Laforest Laurent, Licaj Idlir, Devouassoux Gilles, Chatté Gérard, Belhassen Manon, Van Ganse Eric, Chamba Geneviève
Lyon Pharmaco-Epidemiology Unit, UMR 5558 CNRS, Claude Bernard, Lyon 1 University, Lyon, France.
Pharmacoepidemiol Drug Saf. 2014 Sep;23(9):958-64. doi: 10.1002/pds.3668. Epub 2014 Jun 19.
"Controllers-to-total asthma drug" ratios computed from claims data identify asthmatics at risk of exacerbations. Direct link of ratios to data obtained from patients, such as control and recent outcomes, would facilitate their interpretation. We studied the relationship between R1 ratio (inhaled corticosteroids (ICS)/total anti-asthma drug ratio) and the Asthma Control Test. Comparisons were also conducted for secondary outcomes (asthma-related hospital contacts, monthly medical contacts, use of oral corticosteroids, and perception of disease burden). Results with R1 ratio were compared with those obtained with a second ratio, "ICS-plus-leukotriene receptor antagonist/total asthma drug" (R2 = ICS + leukotriene receptor antagonist/total anti-asthma drugs).
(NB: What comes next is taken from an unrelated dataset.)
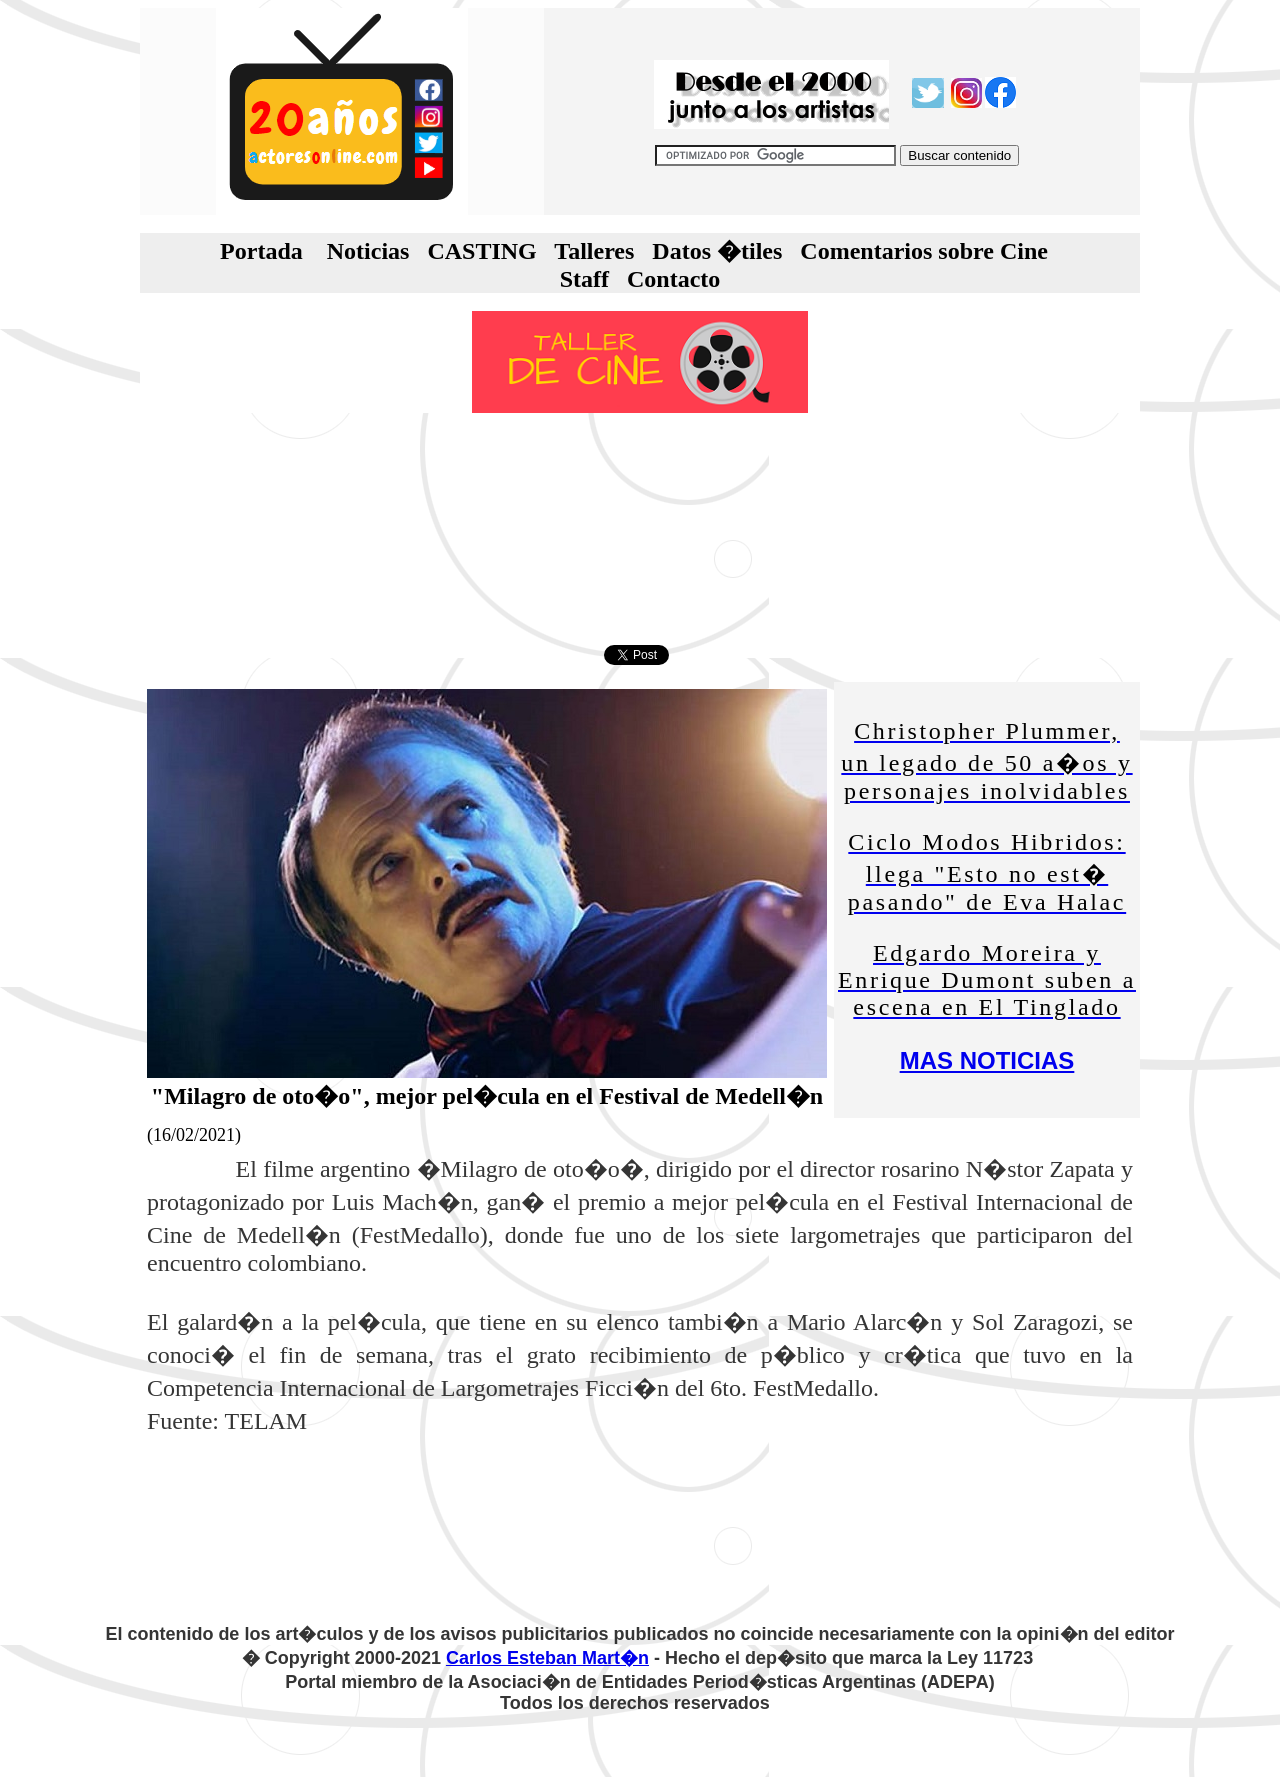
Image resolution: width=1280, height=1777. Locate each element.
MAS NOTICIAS (987, 1060)
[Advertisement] (640, 529)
A survey was conducted in community pharmacies. Patients visiting with a prescription of anti-asthma drug and ≥12 months of drug dispensing recorded in the pharmacy were consecutively recruited. Dispensing data were linked to patient-reported outcomes. Asthma control and secondary outcomes were compared for both ratios between low-controller-ratio (R < 50%) and high-controller-ratio groups (R ≥ 50%), after excluding null values.
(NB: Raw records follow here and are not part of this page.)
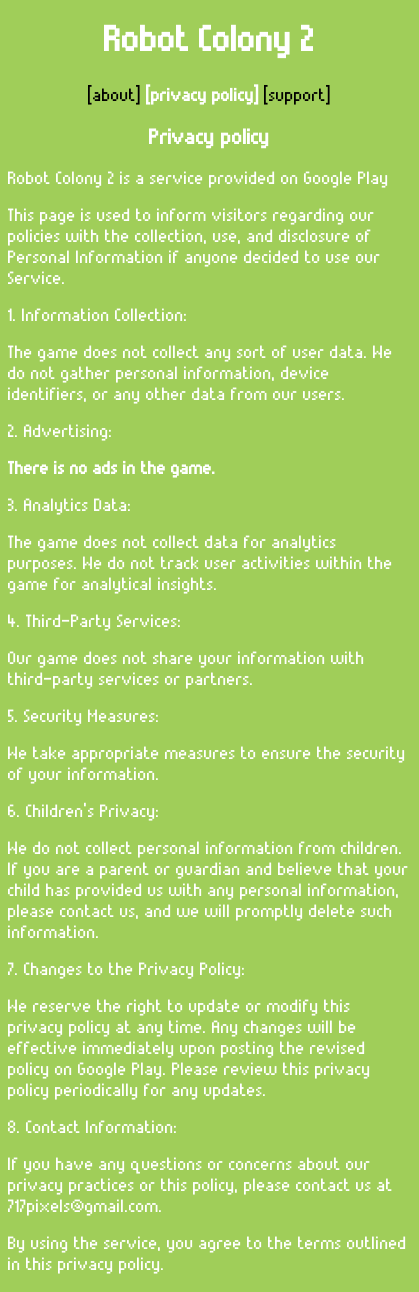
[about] (117, 96)
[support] (295, 96)
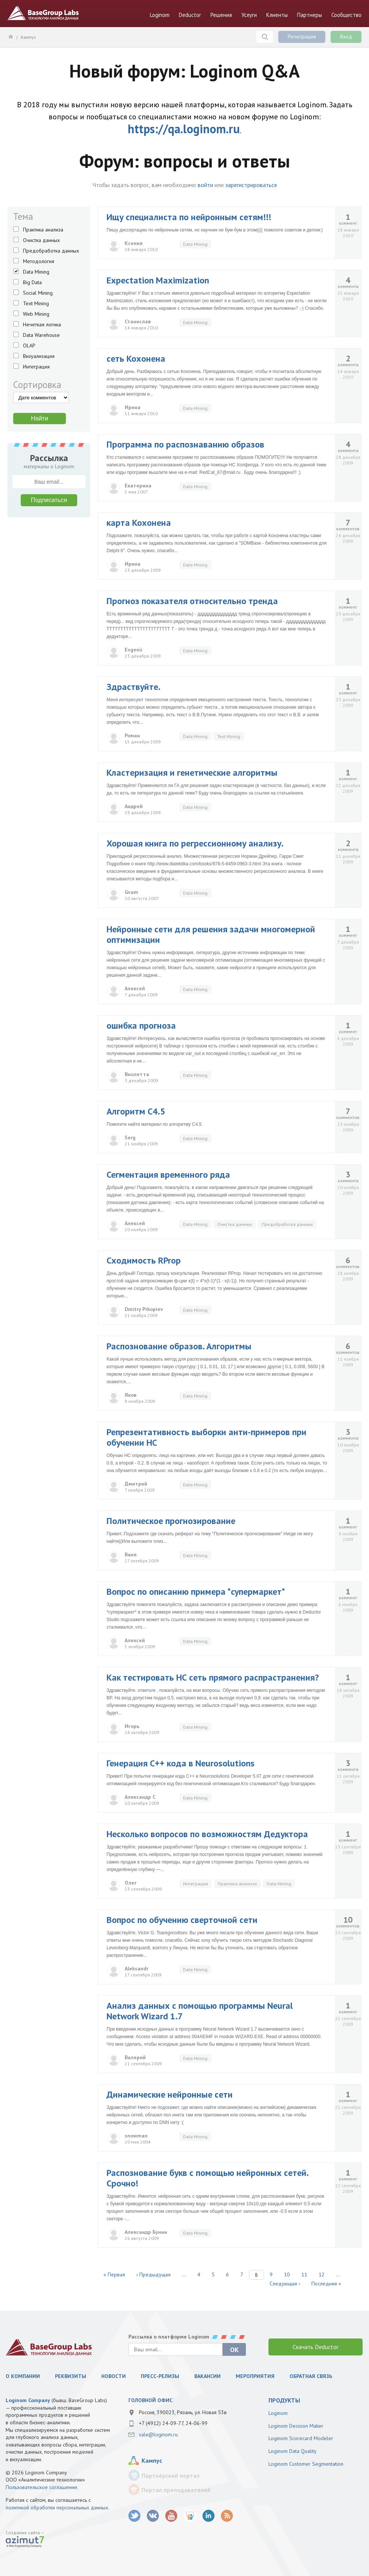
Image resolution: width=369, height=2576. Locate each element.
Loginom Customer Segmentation (305, 2463)
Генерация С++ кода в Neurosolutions (181, 1763)
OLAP (29, 345)
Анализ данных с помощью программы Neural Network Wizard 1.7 (200, 2011)
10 (287, 2274)
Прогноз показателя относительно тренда (192, 601)
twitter (134, 2516)
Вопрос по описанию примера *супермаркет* (196, 1591)
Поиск (264, 37)
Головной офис (150, 2400)
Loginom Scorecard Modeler (300, 2438)
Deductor (190, 14)
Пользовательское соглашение (41, 2487)
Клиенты (277, 14)
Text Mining (36, 303)
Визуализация (39, 356)
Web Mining (36, 314)
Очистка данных (41, 240)
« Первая (114, 2274)
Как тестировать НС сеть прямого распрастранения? (213, 1677)
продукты (284, 2400)
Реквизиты (70, 2376)
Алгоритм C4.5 (136, 1111)
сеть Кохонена (136, 358)
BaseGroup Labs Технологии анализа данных (43, 13)
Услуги (249, 14)
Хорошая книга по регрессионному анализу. (195, 843)
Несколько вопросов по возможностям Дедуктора (207, 1834)
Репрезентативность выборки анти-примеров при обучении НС (206, 1437)
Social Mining (38, 292)
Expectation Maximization (158, 280)
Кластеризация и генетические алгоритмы (192, 772)
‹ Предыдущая (153, 2274)
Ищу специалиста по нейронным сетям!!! (189, 217)
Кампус (28, 37)
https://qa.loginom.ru (184, 129)
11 (304, 2274)
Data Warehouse (41, 335)
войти (205, 185)
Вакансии (207, 2376)
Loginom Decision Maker (295, 2425)
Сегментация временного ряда (168, 1174)
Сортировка (37, 385)
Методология (38, 261)
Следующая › (285, 2283)
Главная (10, 36)
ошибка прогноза (141, 1025)
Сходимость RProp (144, 1260)
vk (153, 2516)
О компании (23, 2376)
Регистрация (302, 36)
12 (322, 2274)
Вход (346, 36)
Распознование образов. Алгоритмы (179, 1346)
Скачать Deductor (316, 2347)
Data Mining (36, 271)
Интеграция (36, 366)
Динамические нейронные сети (170, 2094)
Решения (221, 14)
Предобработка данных (51, 250)
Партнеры (309, 14)
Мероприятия (255, 2376)
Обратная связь (311, 2376)
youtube (171, 2516)
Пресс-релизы (160, 2376)
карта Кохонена (139, 522)
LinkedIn (208, 2516)
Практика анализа (43, 229)
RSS (227, 2516)
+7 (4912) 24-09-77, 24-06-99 (173, 2423)
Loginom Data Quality (292, 2451)
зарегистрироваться (251, 185)
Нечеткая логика (42, 324)
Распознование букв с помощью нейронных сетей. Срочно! (207, 2178)
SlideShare (190, 2516)
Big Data (32, 282)
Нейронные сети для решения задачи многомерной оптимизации (211, 934)
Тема (23, 216)
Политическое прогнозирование (171, 1521)
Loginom (159, 14)
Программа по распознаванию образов (185, 444)
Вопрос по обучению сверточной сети (182, 1920)
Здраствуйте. (133, 687)
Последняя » (326, 2283)
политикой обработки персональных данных (57, 2507)
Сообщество (346, 14)
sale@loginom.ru (158, 2434)
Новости (113, 2376)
Of the 919 eligible patients (mean age 37 years, 55% women), 90.2% and 92.4% had non-null values for R1 and R2, respectively. Compared with the low-controller-ratio groups, adjusted risks of being uncontrolled were significantly lower in the high-controller-ratio groups (RR = 0.64, 95%CI [0.54, 0.77] and RR = 0.57, 95%CI [0.47, 0.70], for R1 and R2 ratios, respectively). Likewise, fewer patients with secondary outcomes were observed in the high-controller-ratio groups, for both ratios.
Asthma was better controlled among patients with high controller ratios, along with fewer asthma-related outcomes, for both R1 and R2 ratios. This confirms the utility of asthma/drug ratios in identifying patients at risk of exacerbations, notably in claims data.
根据索赔数据计算的“控制药物占哮喘总用药量”的比例可识别有病情加重风险的哮喘患者。将这些比例与从患者获得的数据(如控制情况和近期结果)直接关联起来,将有助于对其进行解读。我们研究了R1比例(吸入性糖皮质激素(ICS)/哮喘总用药量比例)与哮喘控制测试之间的关系。还对次要结果(与哮喘相关的医院就诊、每月医疗就诊、口服糖皮质激素的使用以及疾病负担感知)进行了比较。将R1比例的结果与通过第二个比例“ICS加白三烯受体拮抗剂/哮喘总用药量”(R2 = ICS + 白三烯受体拮抗剂/哮喘总用药量)获得的结果进行了比较。
在社区药房进行了一项调查。连续招募前来开具哮喘药物处方且药房中有≥12个月药物配药记录的患者。将配药数据与患者报告的结果相关联。在排除无效值后,比较了低控制比例组(R < 50%)和高控制比例组(R≥50%)中两种比例的哮喘控制情况和次要结果。
在919名符合条件的患者(平均年龄37岁,55%为女性)中,分别有90.2%和92.4%的患者R1和R2值不为空。与低控制比例组相比,高控制比例组中哮喘未得到控制的调整后风险显著更低(R1和R2比例的相对风险分别为RR = 0.64,95%置信区间[0.54, 0.77]和RR = 0.57,95%置信区间[0.47, 0.70])。同样,两种比例下,高控制比例组中出现次要结果的患者也更少。
对于R1和R2比例而言,控制比例高的患者哮喘控制情况更好,且与哮喘相关的结果更少。这证实了哮喘/药物比例在识别有病情加重风险的患者方面的实用性,尤其是在索赔数据中。